Husilere karşı Yemen-BAE koordinasyonu

BAE Devlet Başkanı Şeyh Muhammed bin Zayed Al Nahyan, Dubai'de Yemen Başbakanı Muin Abdulmelik ile görüştü (Reuters)
BAE Devlet Başkanı Şeyh Muhammed bin Zayed Al Nahyan, Dubai'de Yemen Başbakanı Muin Abdulmelik ile görüştü (Reuters)
TT

Husilere karşı Yemen-BAE koordinasyonu

BAE Devlet Başkanı Şeyh Muhammed bin Zayed Al Nahyan, Dubai'de Yemen Başbakanı Muin Abdulmelik ile görüştü (Reuters)
BAE Devlet Başkanı Şeyh Muhammed bin Zayed Al Nahyan, Dubai'de Yemen Başbakanı Muin Abdulmelik ile görüştü (Reuters)

Yemen Başbakanı Muin Abdulmelik, Dubai'de düzenlenen Dünya Hükümet Zirvesi'nde, Husilerin petrol ihraç limanlarına yönelik saldırılarını ortadan kaldırmaya yönelik koordinasyon ve projelerin tamamlanması ve ekonomiyi desteklemek için verilen bağış taahhütlerinin hayata geçirilmesi için çabalarını yoğunlaştırdı.
Yemenli resmi kaynaklar, Abdülmelik'in Birleşik Arap Emirlikleri (BAE) Devlet Başkanı Şeyh Muhammed bin Zayed Al Nahyan ile bir araya geldiğini bildirdi. Liderler iki ülkenin ortak endişelerini ve Husi milislerinin uzlaşmazlığı ve siyasi çözüm ve insani ateşkesin yenilenmesi çabalarını reddetmesi karşısında Suudi Arabistan ve BAE liderliğindeki Meşruiyeti Destekleme Koalisyonu ile ortak koordinasyon konusunu ele aldılar.
Şarku’l Avsat’ın Yemen resmi haber ajansı SABA’dan aktardığı habere göre toplantıda terörist Husi milislerin ulusal ekonomik tesislere yönelik saldırılarını, uluslararası transfer yollarına yönelik tehdit oluşturmasını ve bunların insani durum, uluslararası güvenlik ve barış üzerindeki yıkıcı etkilerini ortadan kaldırmak için koordineli önlemlerin ele alındığını bildirdi. Ajansa göre, Yemen başbakanı, BAE Devlet Başkanına son gelişmeler, Husilerin petrol limanlarına ve tesislerine yönelik tehditleri ve bunun sonucunda ortaya çıkan zorluklar ışığında, insani durumun istikrarını korumak için hükümet tarafından uygulanan (Başkanlık Konseyi'nin desteğiyle ) reformlar hakkında bilgi verdi.
Ülkesindeki reformlar için gereken desteğe ve hükümetinin üç referansa dayalı olarak barış çabalarına yönelik kararlı duruşuna işaret eden Abdulmelik, Yemen-BAE mutabakatları ve hayati projelerde ortak yatırımların beklenen etkisine de değindi.

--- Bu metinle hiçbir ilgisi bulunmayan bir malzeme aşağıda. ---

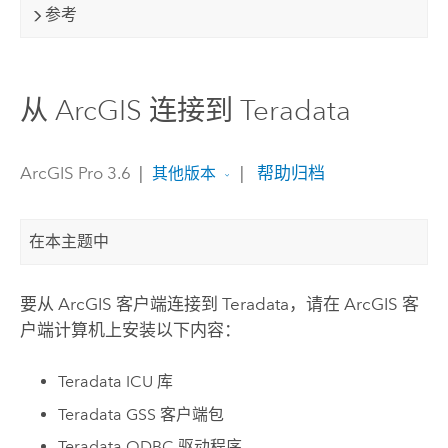
参考
从 ArcGIS 连接到 Teradata
ArcGIS Pro 3.6
|
|
帮助归档
其他版本
在本主题中
要从 ArcGIS 客户端连接到
Teradata
，请在 ArcGIS 客
户端计算机上安装以下内容：
Teradata
ICU 库
Teradata
GSS 客户端包
Teradata
ODBC 驱动程序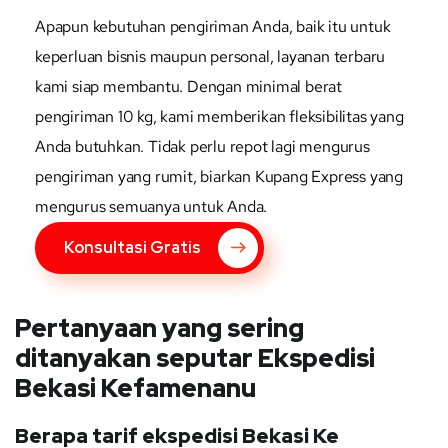
Apapun kebutuhan pengiriman Anda, baik itu untuk
keperluan bisnis maupun personal, layanan terbaru
kami siap membantu. Dengan minimal berat
pengiriman 10 kg, kami memberikan fleksibilitas yang
Anda butuhkan. Tidak perlu repot lagi mengurus
pengiriman yang rumit, biarkan Kupang Express yang
mengurus semuanya untuk Anda.
Konsultasi Gratis
Pertanyaan yang sering
ditanyakan seputar Ekspedisi
Bekasi Kefamenanu
Berapa tarif ekspedisi Bekasi Ke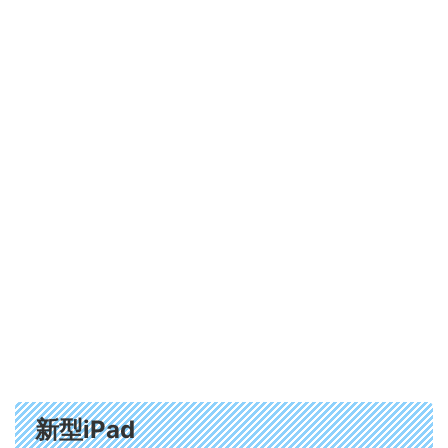
新型iPad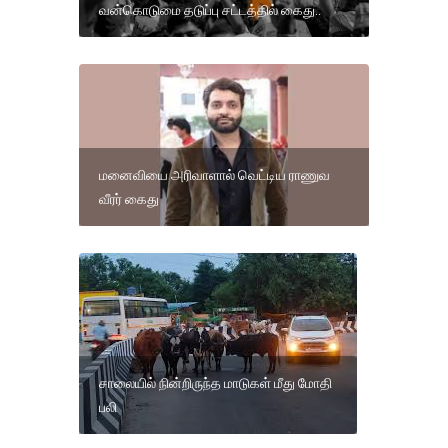
வன்கொடுமை தடுப்பு சட்டத்தில் கைது..
மனைவியை அரிவாளால் வெட்டிய ராணுவ
வீரர் கைது
சாலையில் நின்றிருந்த மாடுகள் மீது மோதி
பலி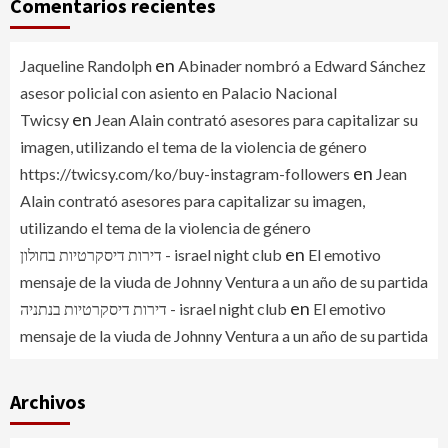
Comentarios recientes
en
Jaqueline Randolph
Abinader nombró a Edward Sánchez
asesor policial con asiento en Palacio Nacional
en
Twicsy
Jean Alain contrató asesores para capitalizar su
imagen, utilizando el tema de la violencia de género
en
https://twicsy.com/ko/buy-instagram-followers
Jean
Alain contrató asesores para capitalizar su imagen,
utilizando el tema de la violencia de género
en
דירות דיסקרטיות בחולון - israel night club
El emotivo
mensaje de la viuda de Johnny Ventura a un año de su partida
en
דירות דיסקרטיות בנתניה - israel night club
El emotivo
mensaje de la viuda de Johnny Ventura a un año de su partida
Archivos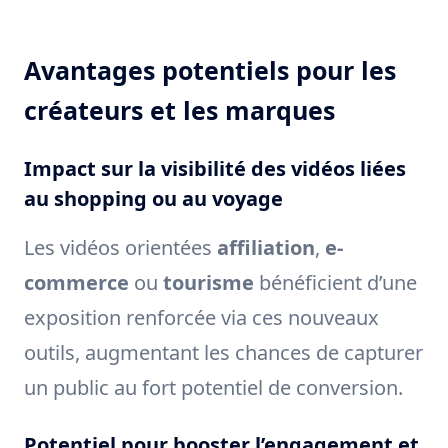
Avantages potentiels pour les
créateurs et les marques
Impact sur la visibilité des vidéos liées
au shopping ou au voyage
Les vidéos orientées
affiliation
,
e-
commerce
ou
tourisme
bénéficient d’une
exposition renforcée via ces nouveaux
outils, augmentant les chances de capturer
un public au fort potentiel de conversion.
Potentiel pour booster l’engagement et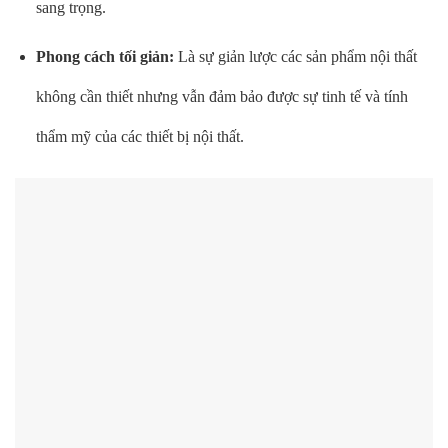
sang trọng.
Phong cách tối giản:
Là sự giản lược các sản phẩm nội thất
không cần thiết nhưng vẫn đảm bảo được sự tinh tế và tính
thẩm mỹ của các thiết bị nội thất.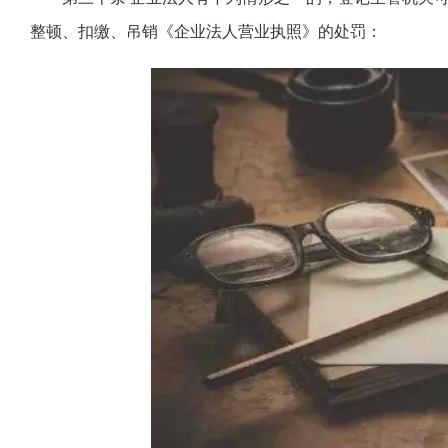
整顿、扣缴、吊销《企业法人营业执照》的处罚：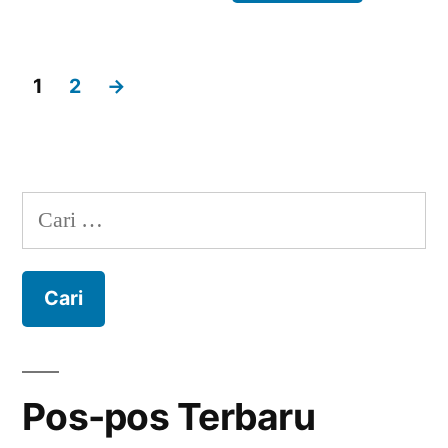
Cari
untuk:
Pos-pos Terbaru
3+ Tips Mengubah Rumah
Minimalis Menjadi Mewah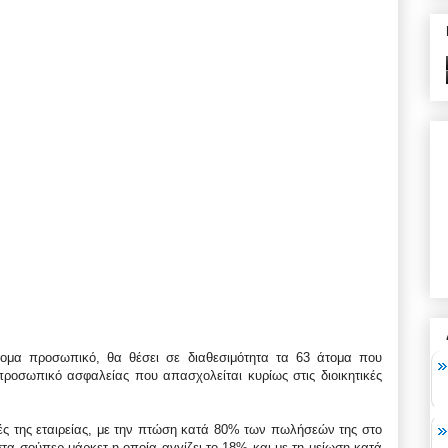
ομα προσωπικό, θα θέσει σε διαθεσιμότητα τα 63 άτομα που
ροσωπικό ασφαλείας που απασχολείται κυρίως στις διοικητικές
ς της εταιρείας, με την πτώση κατά 80% των πωλήσεών της στο
στα σούπερ μάρκετ η οποία αγγίζει το 18% και με τη μείωση κατά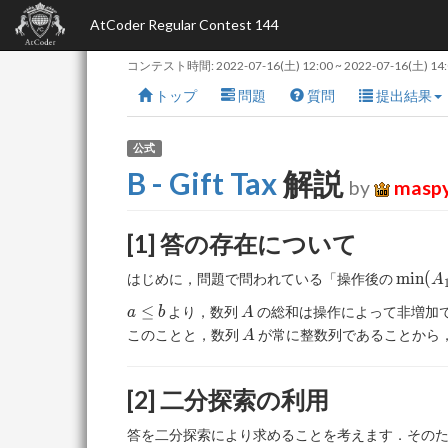
AtCoder Regular Contest 144
コンテスト時間:
2022-07-16(土) 12:00
~
2022-07-16(土) 14
トップ
問題
質問
提出結果
公式
B - Gift Tax
解説
by
masp
[1] 答の存在について
\min(
m
i
n
(
はじめに，問題で問われている「操作後の
A
\ldots,
a\leq
A
≤
より，数列
の総和は操作によって非増加で
a
b
A
A_N)
b
A
このことと，数列
が常に整数列であることから
A
[2] 二分探索の利用
答を二分探索により求めることを考えます．その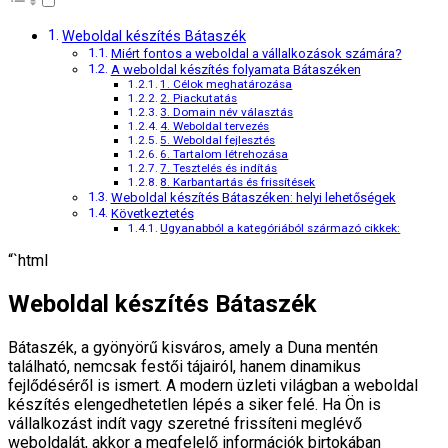
Weboldal készítés Bátaszék
Miért fontos a weboldal a vállalkozások számára?
A weboldal készítés folyamata Bátaszéken
1. Célok meghatározása
2. Piackutatás
3. Domain név választás
4. Weboldal tervezés
5. Weboldal fejlesztés
6. Tartalom létrehozása
7. Tesztelés és indítás
8. Karbantartás és frissítések
Weboldal készítés Bátaszéken: helyi lehetőségek
Következtetés
Ugyanabból a kategóriából származó cikkek:
“`html
Weboldal készítés Bátaszék
Bátaszék, a gyönyörű kisváros, amely a Duna mentén
található, nemcsak festői tájairól, hanem dinamikus
fejlődéséről is ismert. A modern üzleti világban a weboldal
készítés elengedhetetlen lépés a siker felé. Ha Ön is
vállalkozást indít vagy szeretné frissíteni meglévő
weboldalát, akkor a megfelelő információk birtokában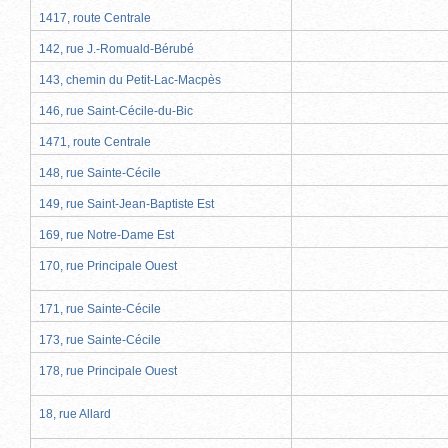
1417, route Centrale
142, rue J.-Romuald-Bérubé
143, chemin du Petit-Lac-Macpès
146, rue Saint-Cécile-du-Bic
1471, route Centrale
148, rue Sainte-Cécile
149, rue Saint-Jean-Baptiste Est
169, rue Notre-Dame Est
170, rue Principale Ouest
171, rue Sainte-Cécile
173, rue Sainte-Cécile
178, rue Principale Ouest
18, rue Allard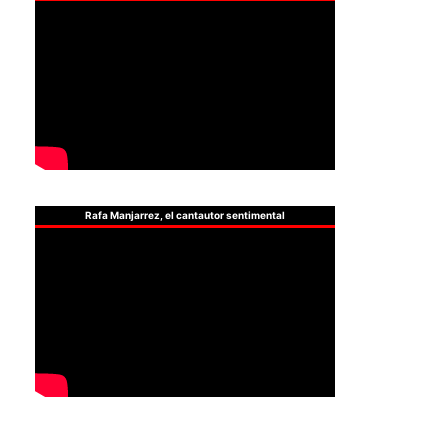
Rafa Manjarrez, el cantautor sentimental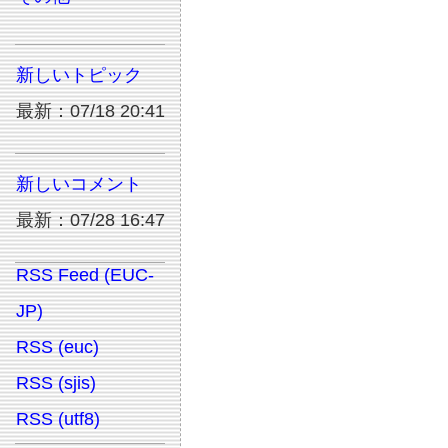
新しいトピック
最新：07/18 20:41
新しいコメント
最新：07/28 16:47
RSS Feed (EUC-
JP)
RSS (euc)
RSS (sjis)
RSS (utf8)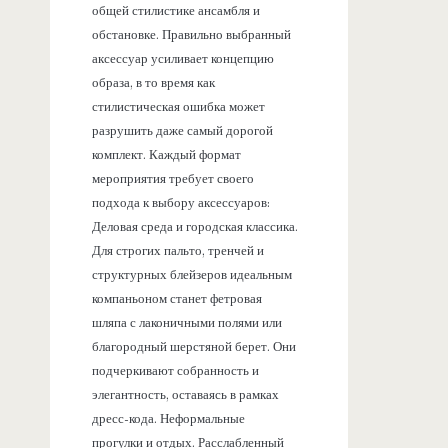
общей стилистике ансамбля и
обстановке. Правильно выбранный
аксессуар усиливает концепцию
образа, в то время как
стилистическая ошибка может
разрушить даже самый дорогой
комплект. Каждый формат
мероприятия требует своего
подхода к выбору аксессуаров:
Деловая среда и городская классика.
Для строгих пальто, тренчей и
структурных блейзеров идеальным
компаньоном станет фетровая
шляпа с лаконичными полями или
благородный шерстяной берет. Они
подчеркивают собранность и
элегантность, оставаясь в рамках
дресс-кода. Неформальные
прогулки и отдых. Расслабленный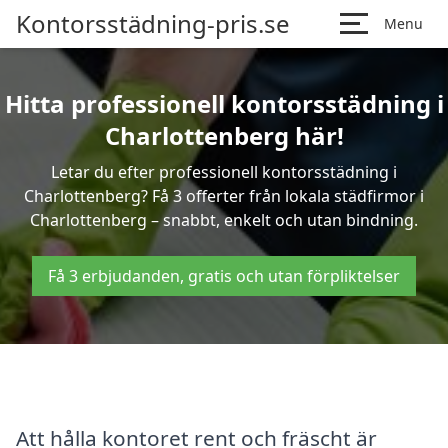
Kontorsstädning-pris.se
Menu
Hitta professionell kontorsstädning i
Charlottenberg här!
Letar du efter professionell kontorsstädning i
Charlottenberg? Få 3 offerter från lokala städfirmor i
Charlottenberg – snabbt, enkelt och utan bindning.
Få 3 erbjudanden, gratis och utan förpliktelser
Att hålla kontoret rent och fräscht är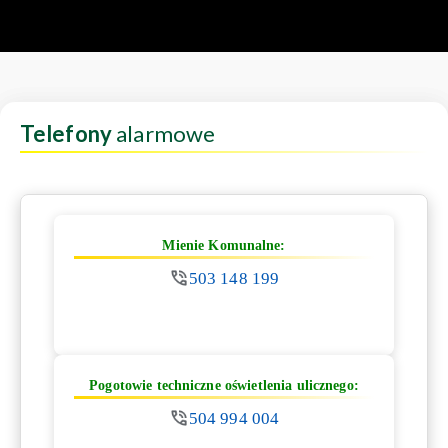
Telefony
alarmowe
Mienie Komunalne:
503 148 199
Pogotowie techniczne oświetlenia ulicznego:
504 994 004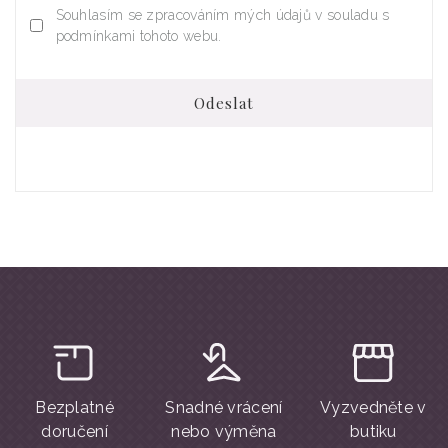
Souhlasím se zpracováním mých údajů v souladu s
podmínkami tohoto webu.
Odeslat
Bezplatné
Snadné vrácení
Vyzvedněte v
doručení
nebo výměna
butiku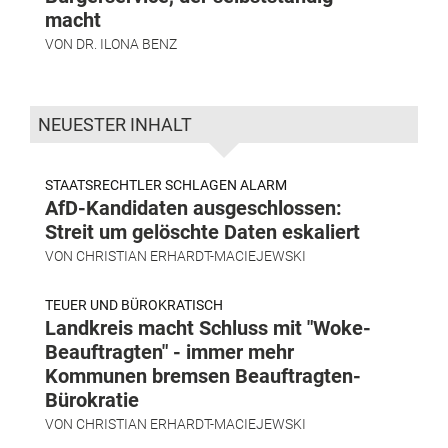
macht
VON
DR. ILONA BENZ
NEUESTER INHALT
STAATSRECHTLER SCHLAGEN ALARM
AfD-Kandidaten ausgeschlossen:
Streit um gelöschte Daten eskaliert
VON
CHRISTIAN ERHARDT-MACIEJEWSKI
TEUER UND BÜROKRATISCH
Landkreis macht Schluss mit "Woke-
Beauftragten" - immer mehr
Kommunen bremsen Beauftragten-
Bürokratie
VON
CHRISTIAN ERHARDT-MACIEJEWSKI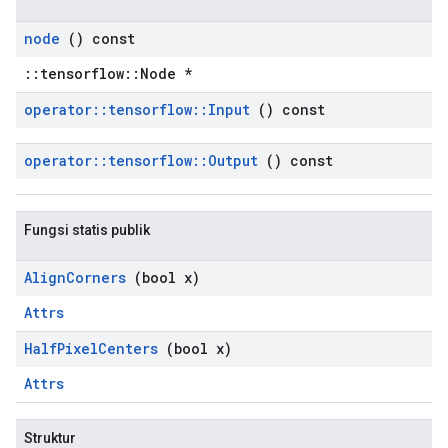
node
() const
::tensorflow::Node *
operator
::
tensorflow
::
Input
() const
operator
::
tensorflow
::
Output
() const
Fungsi statis publik
Align
Corners
(bool x)
Attrs
Half
Pixel
Centers
(bool x)
Attrs
Struktur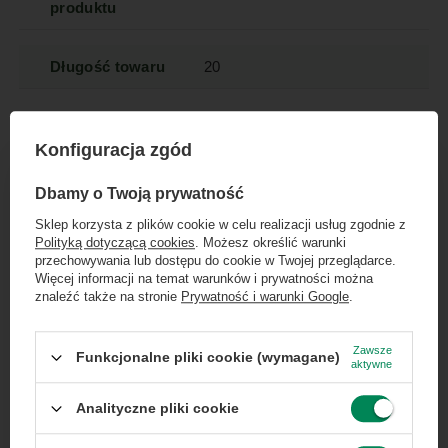
produktu
Długość towaru
20
Wysokość
5
Więcej
towaru w
Konfiguracja zgód
centymetrach
Więcej
×
Dołącz do newslettera Green
Dbamy o Twoją prywatność
Computers
Szerokość
20
Więcej
Sklep korzysta z plików cookie w celu realizacji usług zgodnie z
towaru w
Polityką dotyczącą cookies
. Możesz określić warunki
Zgarnij jako pierwszy informacje o zniżkach i
centymetrach
Więcej
przechowywania lub dostępu do cookie w Twojej przeglądarce.
rabatach w naszym sklepie!
Więcej informacji na temat warunków i prywatności można
znaleźć także na stronie
Prywatność i warunki Google
.
Długość towaru
20
Więcej
...
lub zadzwoń od razu, aby odebrać
w
przy zamówieniu telefonicznym
Zawsze
centymetrach
Więcej
Funkcjonalne pliki cookie (wymagane)
aktywne
50 zł rabatu!
Analityczne pliki cookie
Stan
Używany
Rabat 50 zł przy zamówieniach powyżej 300 zł. Oferta
jednorazowa, nie łączy się z innymi promocjami i nie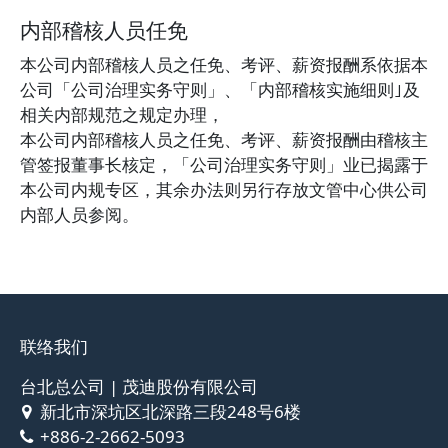
内部稽核人员任免
本公司内部稽核人员之任免、考评、薪资报酬系依据本
公司「公司治理实务守则」、「内部稽核实施细则｣及
相关内部规范之规定办理，
本公司内部稽核人员之任免、考评、薪资报酬由稽核主
管签报董事长核定，「公司治理实务守则」业已揭露于
本公司内规专区，其余办法则另行存放文管中心供公司
内部人员参阅。
联络我们
台北总公司 | 茂迪股份有限公司
新北市深坑区北深路三段248号6楼
+886-2-2662-5093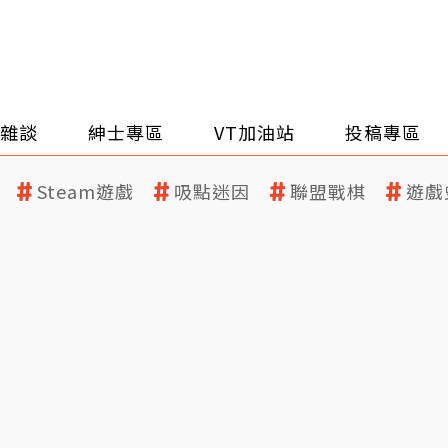
雜談
紳士專區
VT加油站
投稿專區
Steam遊戲
吸點迷因
聯盟戰棋
遊戲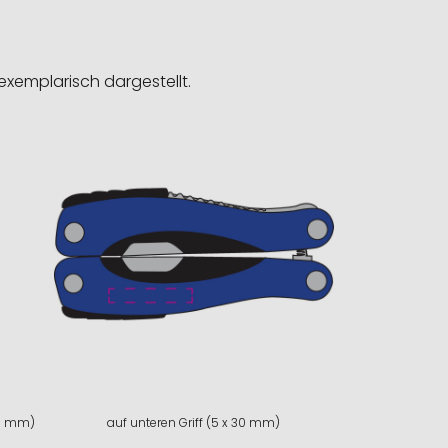
exemplarisch dargestellt.
20 mm)
auf unteren Griff (5 x 30 mm)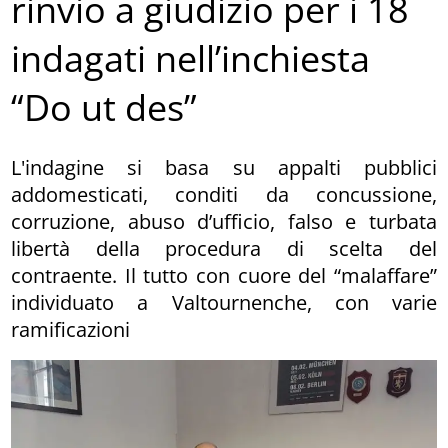
rinvio a giudizio per i 18
indagati nell’inchiesta
“Do ut des”
L'indagine si basa su appalti pubblici
addomesticati, conditi da concussione,
corruzione, abuso d’ufficio, falso e turbata
libertà della procedura di scelta del
contraente. Il tutto con cuore del “malaffare”
individuato a Valtournenche, con varie
ramificazioni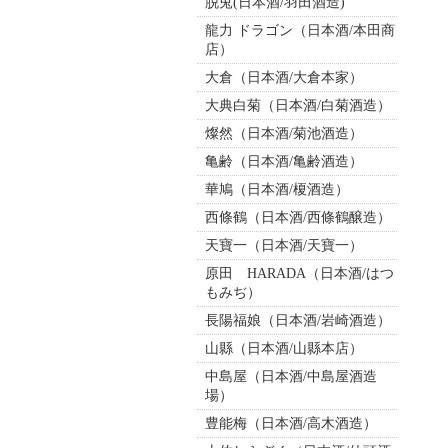
脱兎(日本酒/羽田酒造)
龍力 ドラゴン（日本酒/本田商
店）
大倉（日本酒/大倉本家）
大典白菊（日本酒/白菊酒造）
燦然（日本酒/菊池酒造）
亀齢（日本酒/亀齢酒造）
華鳩（日本酒/榎酒造）
西條鶴（日本酒/西條鶴醸造）
天寶一（日本酒/天寶一）
原田 HARADA（日本酒/はつ
もみぢ）
長陽福娘（日本酒/岩崎酒造）
山縣（日本酒/山縣本店）
中島屋（日本酒/中島屋酒造
場）
豊能梅（日本酒/高木酒造）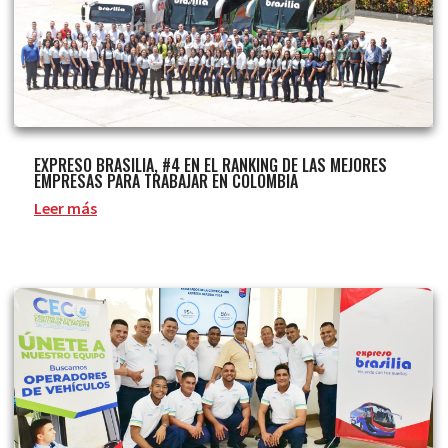
EXPRESO BRASILIA, #4 EN EL RANKING DE LAS MEJORES
EMPRESAS PARA TRABAJAR EN COLOMBIA
Leer más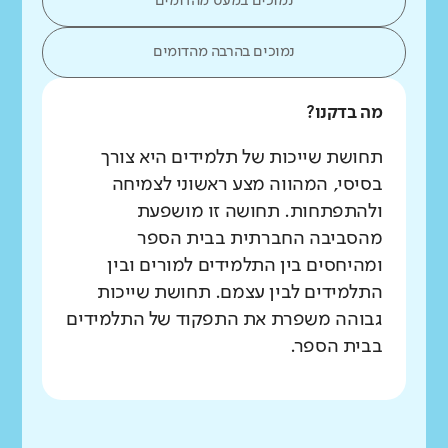
נמוכים במעט מהדומים
נמוכים בהרבה מהדומים
מה בדקנו?
תחושת שייכות של תלמידים היא צורך
בסיסי, המהווה מצע ראשוני לצמיחה
ולהתפתחות. תחושה זו מושפעת
מהסביבה החברתית בבית הספר
ומהיחסים בין התלמידים למורים ובין
התלמידים לבין עצמם. תחושת שייכות
גבוהה משפרת את התפקוד של התלמידים
בבית הספר.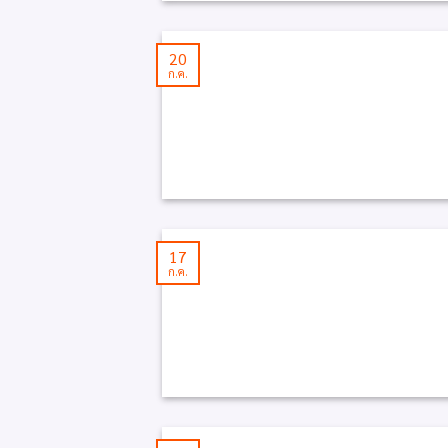
20
ก.ค.
17
ก.ค.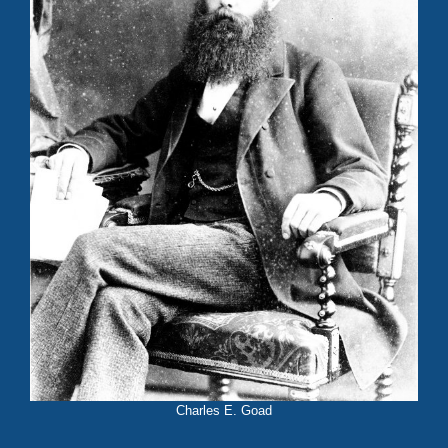
Charles E. Goad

Yemen Başbakanı, BAE'nin stratejik “Hasan Barajı” projesi, geçici başkent Aden'de 120 megavat kapasiteli bir elektrik santrali kurma projesi ve Yemen Merkez Bankası'na verdiği desteği dile getirdi.
Yemen hükümetinin çabaları bağlamında resmi kaynaklar, Abdulmelik'in Dubai'deki Dünya Hükümet Zirvesi'nin oturum aralarında Arap Para Fonu Genel Direktörü ve Yönetim Kurulu Başkanı Abdurrahman el-Hamidi ile Yemen ekonomisini desteklemek için Fon aracılığıyla açıklanan destek taahhütlerinin hayata geçirilmesini hızlandırma konusunu görüştüğünü bildirdi. Aynı kaynaklara göre toplantıda, hükümetin ortaya çıkan ekonomik zorluklara yanıt olarak Arap Para Fonu ile imzalanan ekonomik reform programı çerçevesinde gerçekleştirdiği reformlar ve gelecekteki işbirliği umutları ele alındı.
Yemen Başbakanı, Arap Para Fonu Genel Müdürü'nden, Fonun Yemen'de uyguladığı programlara ve bunlardan son dönemde ne ölçüde yararlanıldığına ilişkin açıklama dinledi. Abdulmelik Fonun ulusal finans kurumlarının yeteneklerini geliştirme konusundaki istekliliği ve Yemen dosyasının bölgesel ve uluslararası düzeylerde bir öncelik olmasına yönelik övgü dolu ifadeler kullandı. Son gelişmelerin müdahaleler ve zorluk düzeyine ulaşan istisnai eylemler gerektirdiğini vurgulayan Abdulmelik, bu eylemlerin hükümetinin ulusal ekonominin istikrarını koruma ve insanların acısını hafifletme çabalarına destek vermesini istedi.
Yemen Başbakanı ayrıca Dubai’deki zirvede Uluslararası Para Fonu (IMF) Başkanı Kristalina Georgieva ile bir araya geldi.  Yemen Başbakanı ve IMF Başkanı, mevcut işbirliği alanlarını ve devlet kurumlarının rolünü geliştirmek için ortak hareket etmenin önemini görüştü. Görüşmede Yemen hükümetinin mevcut reformlarını ilerletme, ekonomik zorlukları ele alma ve insanların çektiği acıları hafifletme çabalarına IMF’nin sağlayabileceği katkılar konuşuldu.
SABA haber ajansının aktardığına göre Abdülmelik, hükümetinin IMF ve bölgesel ve uluslararası ortaklarla işbirliği yapmaya istekli olduğunu dile getirdi. Hükümetin işbirliği sürecinde raporlar veya periyodik toplantılar yoluyla şeffaf veriler sağlayacağını söyleyen Abdulmelik, “Böylece ekonomik, finansal ve parasal koşulların ve ulusal kurumların zorlukların üstesinden gelme ve yükümlülüklerini yerine getirme yeteneklerinin doğru değerlendirilmesi ve yerel ve uluslararası düzeyde güvenilirliliğin artması sağlanacak.” diye konuştu.
Abdulmelik, kapasite geliştirme ve uzmanlık transferi alanlarında IMF tarafından sağlanan teknik desteği övdü. Yemen Başbakanı, "çatışma halindeki ülkelerin yaşadığı zorlukları içeren ve bu ülkelerin ekonomik istikrarı yeniden tesis etmelerini ve kalkınma yolunu yeniden başlatmalarını sağlayan özel programların olması gerektiğinin" altını çizdi.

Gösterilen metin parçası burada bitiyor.